Task directions: Whenever a line in the listing below holds the string "gier", include it in the count. Say how many such lines there are and nothing more.

Supplied records:

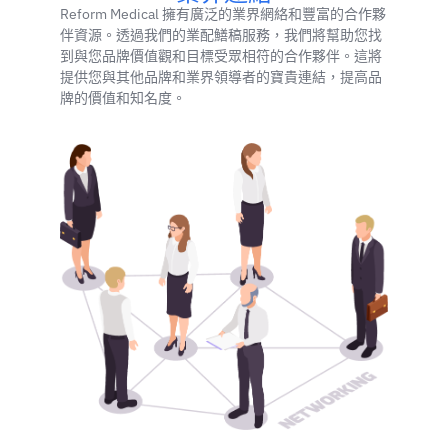
Reform Medical 擁有廣泛的業界網絡和豐富的合作夥
伴資源。透過我們的業配鱔稿服務，我們將幫助您找
到與您品牌價值觀和目標受眾相符的合作夥伴。這將
提供您與其他品牌和業界領導者的寶貴連結，提高品
牌的價值和知名度。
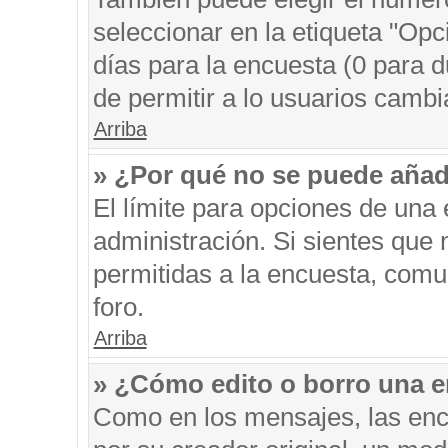
seleccionar en la etiqueta "Opc
días para la encuesta (0 para du
de permitir a lo usuarios cambi
Arriba
» ¿Por qué no se puede añad
El límite para opciones de una 
administración. Si sientes que
permitidas a la encuesta, comu
foro.
Arriba
» ¿Cómo edito o borro una 
Como en los mensajes, las enc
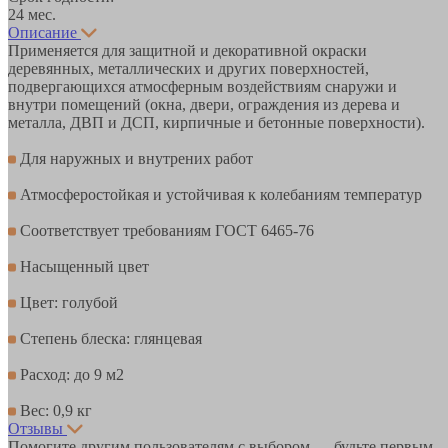
24 мес.
Описание
Применяется для защитной и декоративной окраски
деревянных, металлических и других поверхностей,
подвергающихся атмосферным воздействиям снаружи и
внутри помещений (окна, двери, ограждения из дерева и
металла, ДВП и ДСП, кирпичные и бетонные поверхности).
Для наружных и внутрених работ
Атмосферостойкая и устойчивая к колебаниям температур
Соответствует требованиям ГОСТ 6465-76
Насыщенный цвет
Цвет: голубой
Степень блеска: глянцевая
Расход: до 9 м2
Вес: 0,9 кг
Отзывы
Помогите другим пользователям с выбором — будьте первым,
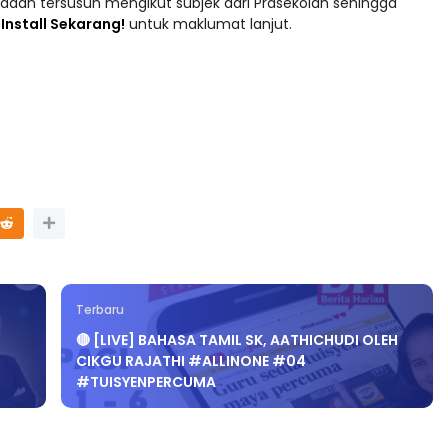
adaan tersusun mengikut subjek dari Prasekolah sehingga
 : Install Sekarang!
untuk maklumat lanjut.
Terbaru
🔴 [LIVE] BAHASA TAMIL SK, AATHICHUDI OLEH
CIKGU RAJATHI #ALLINONE #04
#TUISYENPERCUMA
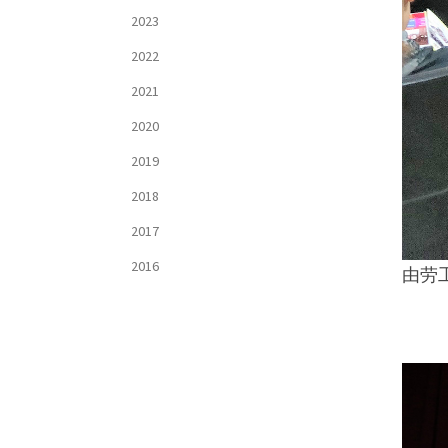
2023
2022
2021
2020
2019
2018
2017
2016
由劳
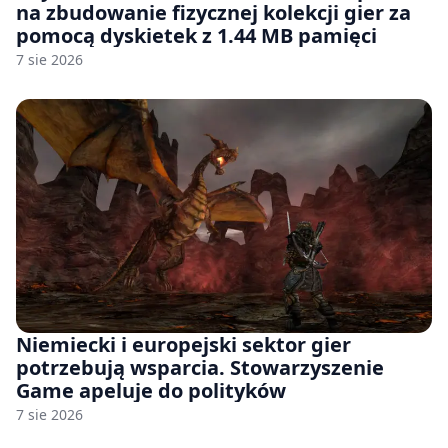
na zbudowanie fizycznej kolekcji gier za
pomocą dyskietek z 1.44 MB pamięci
7 sie 2026
Niemiecki i europejski sektor gier
potrzebują wsparcia. Stowarzyszenie
Game apeluje do polityków
7 sie 2026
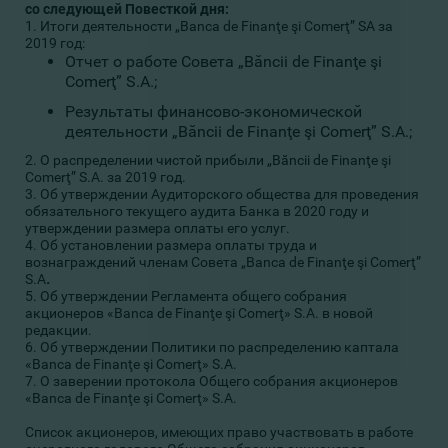
со следующей Повесткой дня:
1. Итоги деятельности „Banca de Finanţe şi Comerţ” SA за
2019 год:
Отчет о работе Совета „Băncii de Finanţe şi
Comerţ” S.A.;
Результаты финансово-экономической
деятельности „Băncii de Finanţe şi Comerţ” S.A.;
2. О распределении чистой прибыли „Băncii de Finanţe şi
Comerţ” S.A. за 2019 год.
3. Об утверждении Аудиторского общества для проведения
обязательного текущего аудита Банка в 2020 году и
утверждении размера оплаты его услуг.
4. Об установлении размера оплаты труда и
вознаграждений членам Совета „Banca de Finanţe şi Comerţ”
S.A
.
5. Об утверждении Регламента общего собрания
акционеров «Banca de Finanţe şi Comerţ» S.A. в новой
редакции.
6. Об утверждении Политики по распределению каптала
«Banca de Finanţe şi Comerţ» S.A.
7. О заверении протокола Общего собрания акционеров
«Banca de Finanţe şi Comerţ» S.A.
Список акционеров, имеющих право участвовать в работе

Expected answer: 2